Overview

In 1919, Marcel Duchamp gave his friend and patron Walter Arensberg Air de Paris enclosed in a light bulb. With this gesture, this ready-made in which what we inhale is determined and elevated to the status of art, the French artist, the father of contemporary art, opened the way to a plastic sacralisation of what is breathed in and established: effluence. By choosing it as a medium, by allowing it to enter the pantheon of materials explored by the twentieth century, Duchamp highlighted the extent to which the artistic value of smell is estimable. A precious immaterial, it reveals emotions, revives memories and links what is smelt to the great tradition of the sacred.
In Odore, the works presented, all referring to emanations, outline an in- trospective journey and question the first attachment that brought exhalations close to human beings, predicting their accessibility to another world. The Greeks and Romans covered their statues with anointments, leaving the effluvia to send their prayers to the divine; witches and herbalists manipulated plants by extracting their essences; shamans charged the fumes with the promise of a mystical journey.
Contemporary artists, today's magicians and alchemists, see their practice and their person resonate with the sacralisation of cultural institutions.

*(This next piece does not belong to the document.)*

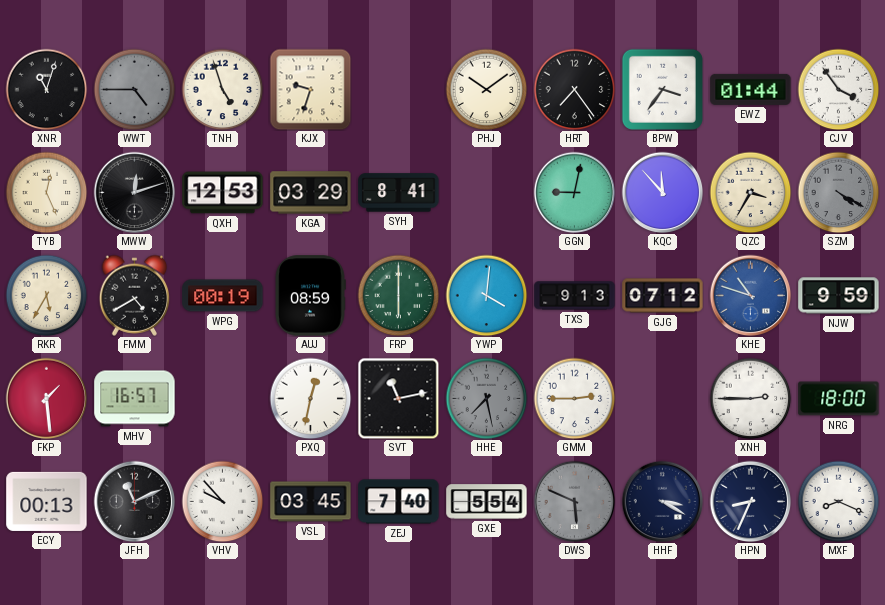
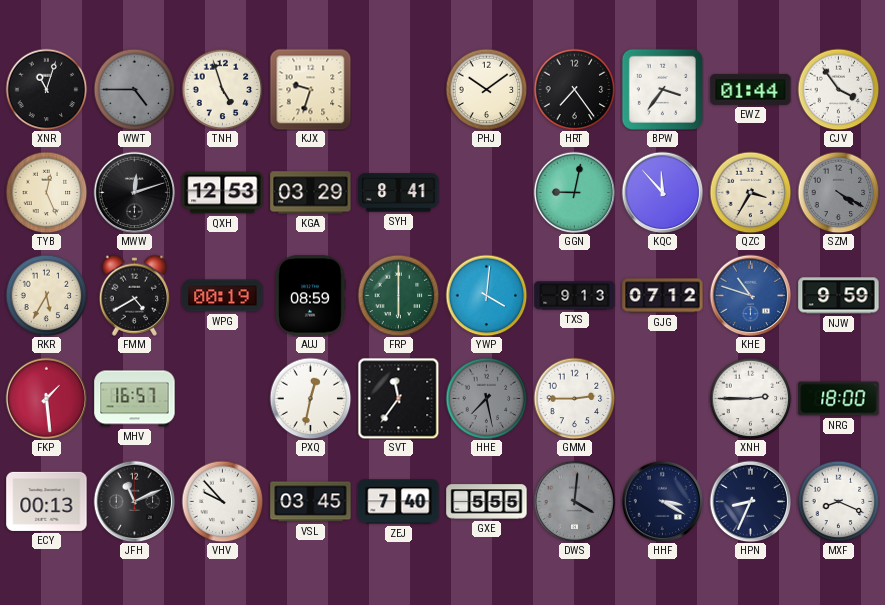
SVT: 11:13 -> 11:36
GXE: 5:54 -> 5:55
DWS: 5:49 -> 4:01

The museum, now a place of pilgrimage, sanctifies the artist, who seems to be welcomed there in the odour of sanctity. So the link to the sacred is made through a form of mystification of the work and its creator, and certain fragrant works with an autobiographical allure could be observed as veritable relics.
This notion of olfactory relics can also be envisaged in terms of pieces of flesh that recall past moments, that encourage us to feel and to experience. Because scent is an evocation, an intimate, visceral evocation that we don't need to verbalise, but that we carry within us, that we cherish, as we would beliefs, prayers and personal olfactory memories that weave the great story.